Nathaniel (1994), however, observes that in spite of the full mandate given to Catholic bishops and priests
to practice inculturation, it is sad that in this all-important task of making Christianity more meaningful to
Africans, not much has been achieved. However, many of the suggestions made by many Nigerian
theology lecturers and students in their dissertations rot away in the libraries or college archives. Nothing
of their proposals has been tried out in practice. There are still many African theologians who don’t see
the need for inculturation, they still prefer to walk, talk and live in the white man’s culture, which they
perceive as more superior to theirs. In most seminaries in Nigeria, where inculturation is practiced, it is
more of a caricature of what inculturation should be. It is usually limited to the liturgy of the Mass, and
celebrated once in a while, some times when there are western visitors around. In preparation, students go
to store to dust up what is considered their culture for display, as long as the celebration lasts or the white
men are in sight. Once they are gone, inculturation goes with them. This makes inculturation less of a way
of life, and more of a show in memory of antiquity.
10. The challenges of inculturation
A community of factors have clung to the wheels of inculturation, either reducing the speed of its
implementation or stopping its movement completely.
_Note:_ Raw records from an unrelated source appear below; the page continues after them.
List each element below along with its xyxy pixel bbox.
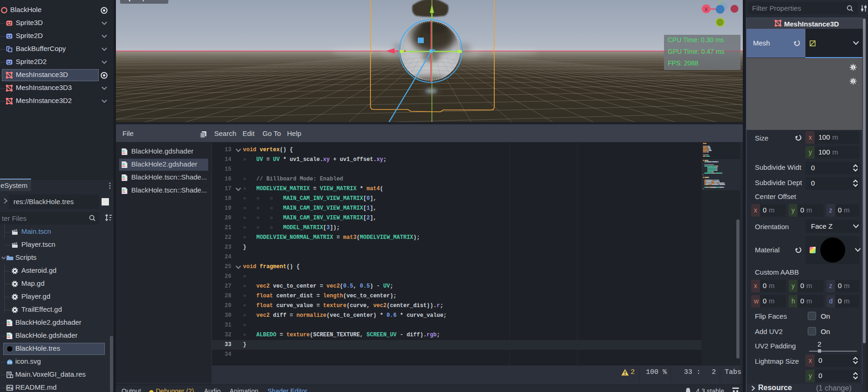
svg-text:X: X xyxy=(704,6,708,12)
svg-text:2: 2 xyxy=(852,79,854,84)
svg-text:GPU Time: 0.47 ms: GPU Time: 0.47 ms xyxy=(668,48,724,55)
svg-text:CPU Time: 0.30 ms: CPU Time: 0.30 ms xyxy=(668,36,724,44)
svg-text:FPS: 2088: FPS: 2088 xyxy=(668,59,698,67)
svg-text:1: 1 xyxy=(852,65,854,70)
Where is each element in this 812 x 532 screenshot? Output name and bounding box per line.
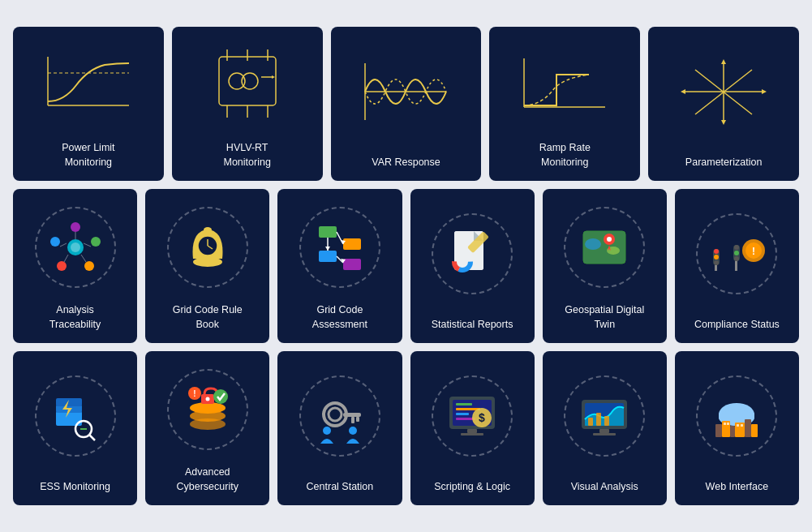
web-interface-icon — [681, 359, 793, 474]
svg-point-42 — [204, 227, 212, 232]
ramp-rate-icon — [496, 35, 634, 135]
geospatial-digital-twin-label: Geospatial DigitalTwin — [565, 303, 644, 332]
svg-rect-129 — [741, 424, 743, 427]
analysis-traceability-icon — [19, 197, 131, 297]
svg-line-37 — [60, 243, 67, 247]
svg-line-36 — [64, 255, 68, 262]
svg-point-32 — [50, 237, 60, 247]
hvlv-rt-monitoring-label: HVLV-RTMonitoring — [224, 141, 271, 169]
statistical-reports-label: Statistical Reports — [432, 318, 513, 332]
parameterization-label: Parameterization — [685, 156, 763, 170]
svg-rect-111 — [588, 418, 593, 426]
advanced-cybersecurity-card[interactable]: ! AdvancedCybersecurity — [145, 351, 269, 505]
row1: Power LimitMonitoring — [13, 27, 799, 181]
svg-point-67 — [714, 255, 719, 260]
visual-analysis-label: Visual Analysis — [571, 480, 638, 495]
ess-monitoring-label: ESS Monitoring — [40, 480, 110, 495]
svg-point-93 — [329, 408, 342, 421]
statistical-reports-card[interactable]: Statistical Reports — [410, 189, 535, 343]
svg-text:$: $ — [479, 411, 485, 424]
visual-analysis-card[interactable]: Visual Analysis — [543, 351, 667, 505]
svg-line-34 — [84, 243, 91, 247]
svg-point-29 — [91, 237, 101, 247]
svg-point-73 — [734, 256, 739, 261]
svg-point-31 — [57, 261, 67, 271]
svg-rect-79 — [56, 398, 82, 406]
svg-rect-120 — [715, 424, 722, 437]
svg-marker-21 — [721, 120, 726, 125]
analysis-traceability-card[interactable]: AnalysisTraceability — [13, 189, 137, 343]
analysis-traceability-label: AnalysisTraceability — [49, 303, 101, 332]
svg-rect-123 — [735, 423, 745, 437]
parameterization-card[interactable]: Parameterization — [648, 27, 799, 181]
svg-rect-127 — [727, 423, 729, 425]
grid-code-rule-book-card[interactable]: Grid Code RuleBook — [145, 189, 269, 343]
svg-point-8 — [242, 73, 258, 89]
svg-rect-122 — [730, 426, 735, 437]
svg-rect-3 — [219, 57, 276, 105]
ramp-rate-monitoring-card[interactable]: Ramp RateMonitoring — [489, 27, 640, 181]
central-station-card[interactable]: Central Station — [277, 351, 402, 505]
svg-rect-101 — [456, 403, 472, 405]
svg-point-30 — [84, 261, 94, 271]
compliance-status-label: Compliance Status — [694, 318, 780, 332]
svg-marker-20 — [721, 59, 726, 64]
geospatial-digital-twin-icon — [549, 197, 660, 297]
compliance-status-icon: ! — [681, 197, 793, 311]
grid-code-assessment-label: Grid CodeAssessment — [312, 303, 367, 332]
svg-point-92 — [324, 403, 346, 426]
advanced-cybersecurity-label: AdvancedCybersecurity — [177, 466, 238, 494]
row2: AnalysisTraceability — [13, 189, 799, 343]
scripting-logic-label: Scripting & Logic — [434, 480, 510, 495]
hvlv-rt-icon — [178, 35, 316, 135]
svg-point-98 — [349, 427, 357, 435]
svg-point-63 — [607, 237, 612, 242]
svg-rect-126 — [724, 423, 726, 425]
grid-code-assessment-icon — [284, 197, 395, 297]
svg-line-82 — [89, 435, 95, 440]
svg-rect-45 — [343, 238, 361, 250]
scripting-logic-card[interactable]: $ Scripting & Logic — [410, 351, 535, 505]
statistical-reports-icon — [417, 197, 528, 311]
svg-marker-52 — [325, 247, 330, 251]
svg-rect-108 — [461, 433, 483, 435]
svg-rect-96 — [351, 417, 354, 423]
svg-rect-107 — [467, 429, 477, 433]
var-response-card[interactable]: VAR Response — [331, 27, 482, 181]
svg-point-60 — [585, 238, 601, 250]
power-limit-icon — [19, 35, 157, 135]
svg-rect-113 — [604, 416, 609, 426]
svg-point-66 — [714, 249, 719, 254]
svg-point-72 — [734, 251, 739, 255]
geospatial-digital-twin-card[interactable]: Geospatial DigitalTwin — [543, 189, 667, 343]
svg-rect-46 — [343, 259, 361, 270]
svg-rect-115 — [593, 433, 616, 435]
svg-point-89 — [213, 389, 228, 404]
advanced-cybersecurity-icon: ! — [152, 359, 263, 459]
power-limit-monitoring-label: Power LimitMonitoring — [62, 141, 114, 169]
svg-point-27 — [71, 242, 80, 252]
svg-rect-114 — [599, 429, 609, 433]
central-station-icon — [284, 359, 395, 474]
ess-monitoring-card[interactable]: ESS Monitoring — [13, 351, 137, 505]
visual-analysis-icon — [549, 359, 660, 474]
svg-point-97 — [323, 427, 331, 435]
svg-line-35 — [81, 255, 86, 262]
power-limit-monitoring-card[interactable]: Power LimitMonitoring — [13, 27, 164, 181]
grid-code-assessment-card[interactable]: Grid CodeAssessment — [277, 189, 402, 343]
grid-code-rule-book-label: Grid Code RuleBook — [173, 303, 243, 332]
svg-rect-95 — [356, 417, 359, 422]
scripting-logic-icon: $ — [417, 359, 528, 474]
svg-point-7 — [229, 73, 245, 89]
svg-marker-22 — [762, 89, 767, 94]
svg-rect-44 — [319, 251, 337, 262]
hvlv-rt-monitoring-card[interactable]: HVLV-RTMonitoring — [172, 27, 323, 181]
svg-point-68 — [714, 260, 719, 265]
svg-point-71 — [734, 245, 739, 250]
parameterization-icon — [655, 35, 793, 149]
compliance-status-card[interactable]: ! Compliance Status — [675, 189, 799, 343]
svg-marker-10 — [272, 75, 275, 79]
svg-point-28 — [71, 222, 80, 232]
svg-rect-124 — [745, 419, 751, 437]
web-interface-card[interactable]: Web Interface — [675, 351, 799, 505]
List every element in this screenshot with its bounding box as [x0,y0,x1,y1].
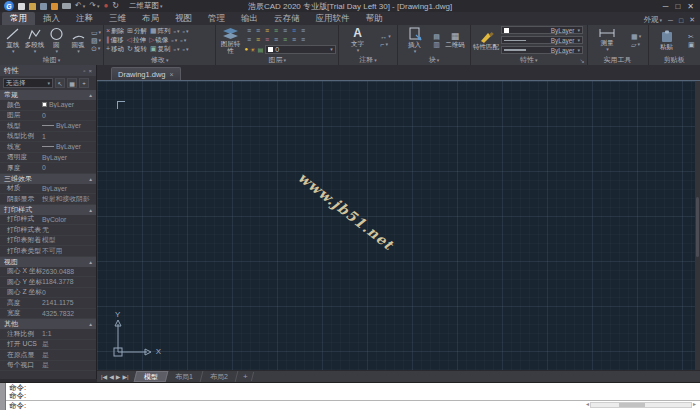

According to Nathaniel (1994), unless these
obstacles are removed Africa is likely to disappoint not only her sons and daughters, but also the entire
universal church for her inability to take the initiative and make good of Africa’s finest hour. These
factors that have constituted obstacles to the development of inculturation include:
a. The problem of language
Language identifies a people more than other traits, including customs, traditions, dressing, attitudes and
other behavioural patterns. It is therefore a very significant instrument of inculturation. Nathaniel (1994)
observes that language plays the most leading role in the entire effort to bring Christianity much more
closer to Africans; it makes the Christian message clearer and more meaningful. The Germans, the
French, Italians and English people celebrate their liturgy, including paraliturgical activities in their
various languages. Their ministers preach in their languages. When the liturgy is celebrated in Latin or
other languages, it is usually for a special purpose. Here in Africa and Nigeria in particular, although
much has been achieved, there are still many ministers who cannot preach or administer the sacraments
in their local languages. They might be very good in Latin, Italia, French or Spanish, but when it comes
to their local languages, they find it difficult to communicate. They seem not to have taken note that the
language of the people is a key factor in evangelization.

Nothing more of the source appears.